Google Chrome im Microsoft Store als Installationsprogramm

Der Sprecher betonte, dass es Microsoft freuen würde, wenn Google nun eine Chrome-App baut, die den Regeln entspricht.

Etwas überraschend hatte Google eine App für den Chrome-Browser in Microsofts Windows Store veröffentlicht. Allerdings handelt es sich dabei um eine hochoffizielle Mogelpackung von Google. Aber anstatt eine App auch für Windows 10 S zu basteln, ist es ein ganz einfacher Webinstaller mit (Angabe: 0,4 MB und 678,18 KB) der den Browser öffnet und direkt die Chrome.Setup.exe herunterlädt und installiert. Sobald dieses ausgeführt wird, werden die restlichen Daten von den Servern von Google heruntergeladen und für die eigentliche Installation verwendet.

Von dieser lässt sich Chrome zwar wie gehabt kostenlos herunterladen.
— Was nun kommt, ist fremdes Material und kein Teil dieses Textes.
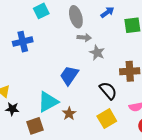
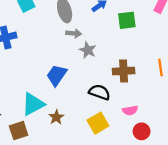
black semicircle: (108, 91) -> (100, 92), turned -30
Microsoft war über die Chrome-Installer-App jedoch gar nicht erfreut und schmiss sie nach nur wenigen Stunden wieder aus dem Windows Store raus. Im Prinzip können User also auch weiterhin im Browser einfach zur Download-Seite von Chrome surfen und ihn dort herunterladen. Wer die App installierte, stellte schnell fest, dass Google auf diesem Weg lediglich einen Download-Link auf die eigene Webseite anbot. Undenkbar, dass Chrome unter Windows 10 S die Edge-Engine nutzt. Und die Einschränkungen unter Windows 10 S dürften die Chrome-Entwickler abschrecken - schließlich ist die Blink-Engine ein starkes Alleinstellungsmerkmal von Chrome.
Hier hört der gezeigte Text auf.